**Exercise requirements**
Write out each record exactly and skip every image.

====================

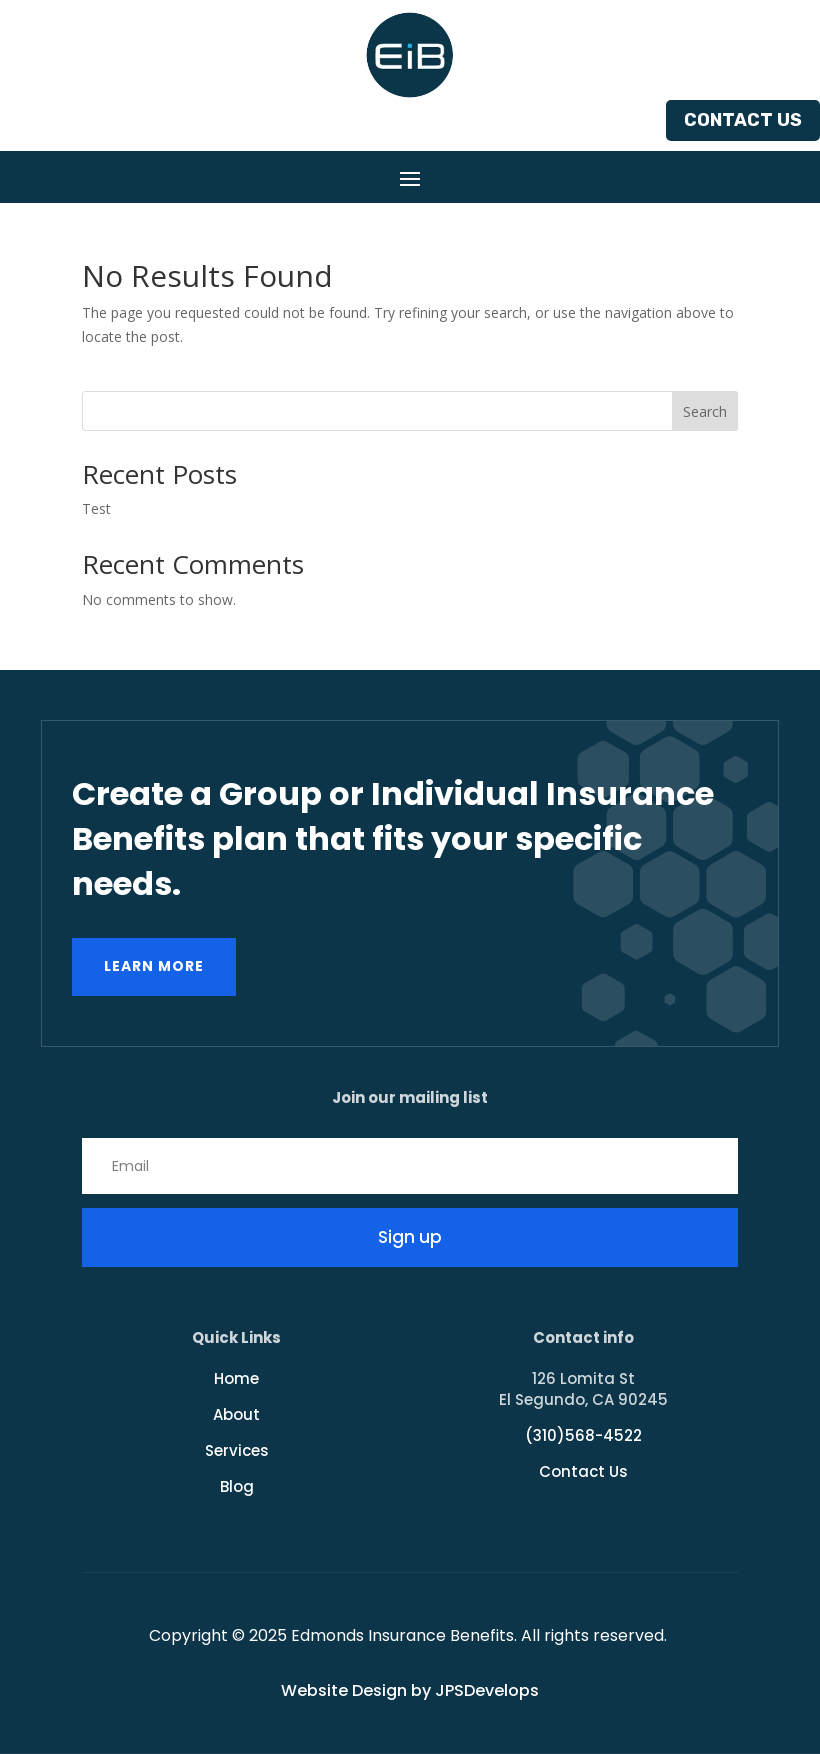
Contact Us (743, 120)
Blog (237, 1486)
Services (237, 1450)
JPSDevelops (487, 1690)
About (236, 1414)
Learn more (154, 966)
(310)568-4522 (583, 1435)
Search (705, 411)
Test (96, 508)
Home (236, 1378)
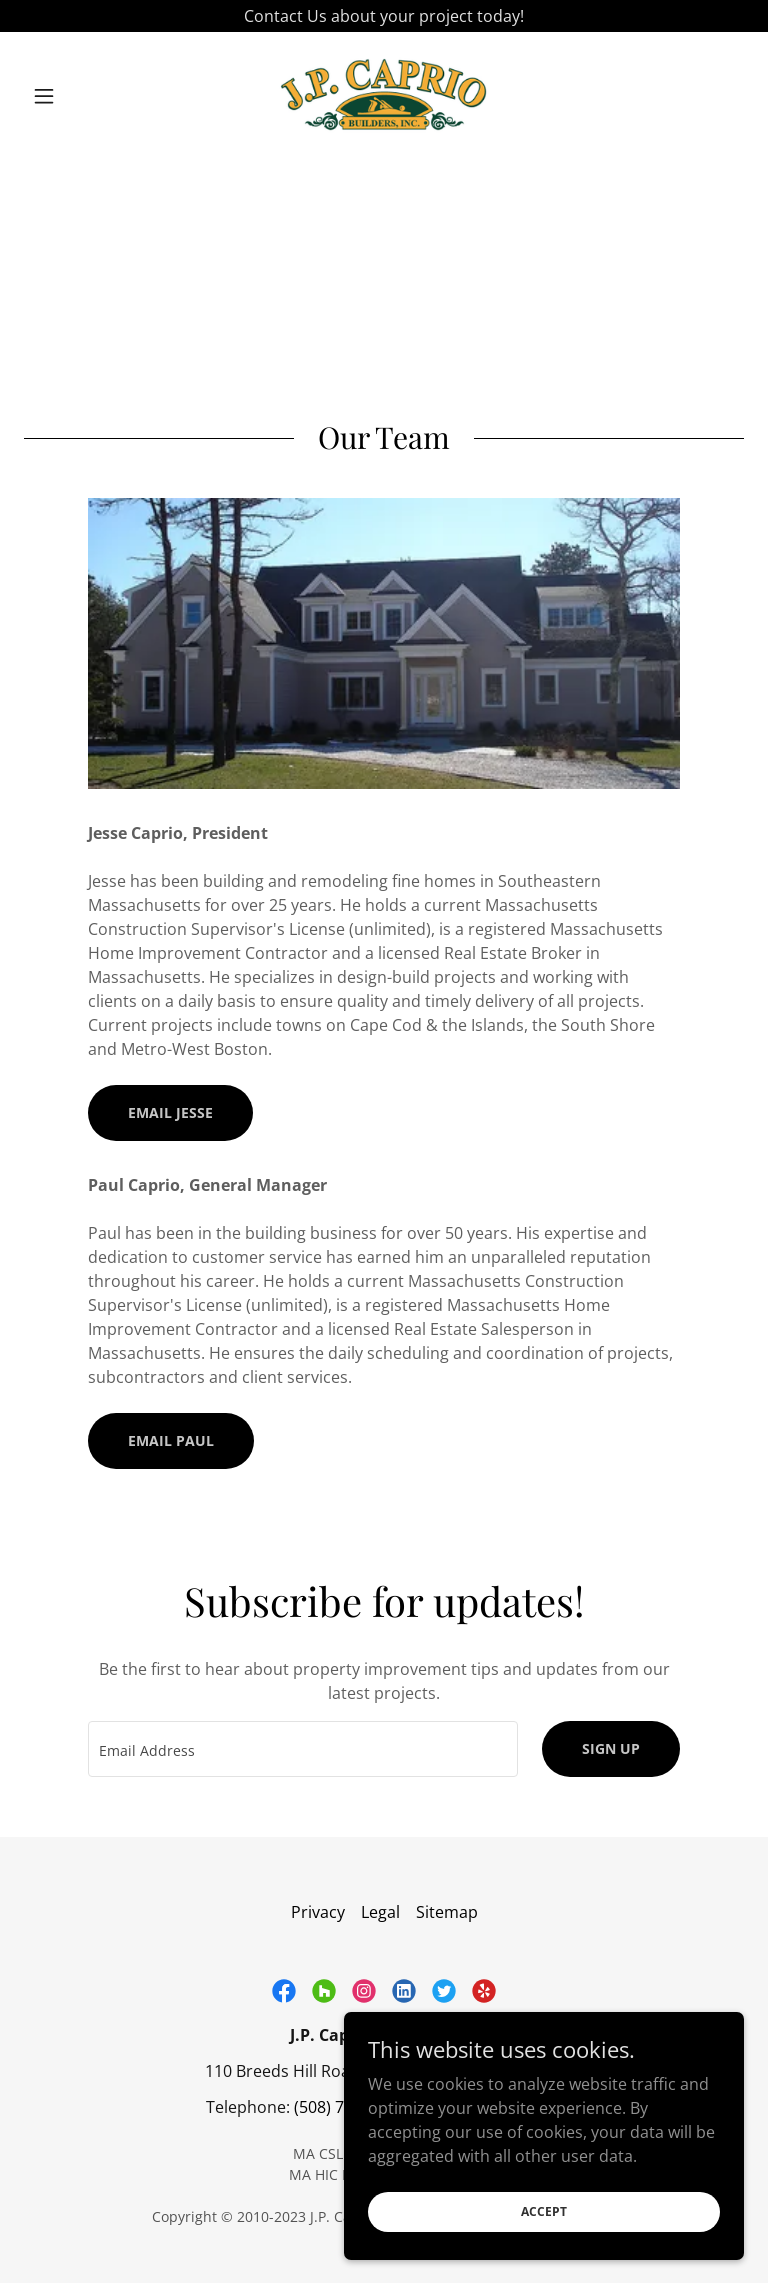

====================

**Task output**
Contact Us (743, 120)
Blog (237, 1486)
Services (237, 1450)
JPSDevelops (487, 1690)
About (236, 1414)
Learn more (154, 966)
(310)568-4522 (583, 1435)
Search (705, 411)
Test (96, 508)
Home (236, 1378)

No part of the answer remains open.